Cada ano extra acima de 1,5 graus aumenta o risco de danos irreversíveis, alerta o relatório. A probabilidade de cruzar pontos de inflexão cresce com o tamanho e a duração da ultrapassagem: a desestabilização das principais camadas de gelo, a morte da floresta amazônica e a interrupção das correntes oceânicas do Atlântico que ajudam a regular o clima. Durante o período de ultrapassagem, mais pessoas morrerão ou adoecerão devido ao calor cada vez pior e ao clima extremo. A produção de alimentos cairá, a escassez de água piorará e os recifes de coral enfrentarão a extinção.

A adaptação tem limites

O relatório pede cooperação internacional mais forte, mais financiamento climático e governança inclusiva. Diz que os países que mais contribuíram para as mudanças climáticas devem agir mais rápido.
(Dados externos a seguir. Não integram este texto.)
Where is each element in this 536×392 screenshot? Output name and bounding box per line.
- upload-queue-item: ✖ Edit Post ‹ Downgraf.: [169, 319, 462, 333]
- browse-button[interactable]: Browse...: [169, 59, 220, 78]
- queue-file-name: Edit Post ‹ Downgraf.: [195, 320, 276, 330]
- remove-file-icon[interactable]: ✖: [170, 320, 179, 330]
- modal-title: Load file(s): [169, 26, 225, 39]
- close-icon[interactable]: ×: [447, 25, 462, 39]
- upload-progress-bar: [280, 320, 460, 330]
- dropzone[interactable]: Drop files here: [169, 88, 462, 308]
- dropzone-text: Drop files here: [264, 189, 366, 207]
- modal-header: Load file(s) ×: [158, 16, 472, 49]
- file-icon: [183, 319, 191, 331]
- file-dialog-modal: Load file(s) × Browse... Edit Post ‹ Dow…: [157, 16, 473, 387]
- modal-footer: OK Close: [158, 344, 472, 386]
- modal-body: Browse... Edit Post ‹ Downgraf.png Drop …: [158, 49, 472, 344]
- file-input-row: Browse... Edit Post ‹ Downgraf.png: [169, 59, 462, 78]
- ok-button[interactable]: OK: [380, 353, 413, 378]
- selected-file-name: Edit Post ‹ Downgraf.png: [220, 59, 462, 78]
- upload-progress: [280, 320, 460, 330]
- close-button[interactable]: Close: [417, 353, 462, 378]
Também insta os governos a se prepararem para riscos climáticos abruptos e não lineares e a usarem medidas como resfriamento baseado na natureza. Mas o PNUMA é direto sobre os limites da adaptação: mesmo que o aquecimento seja eventualmente puxado de volta abaixo de 1,5 graus, algumas perdas e mudanças permanentes permanecerão. "Se agirmos agora, podemos limitar a ultrapassagem", diz o relatório. "Não um mundo seguro, mas mais seguro do que permanecer acima de 1,5 graus a longo prazo."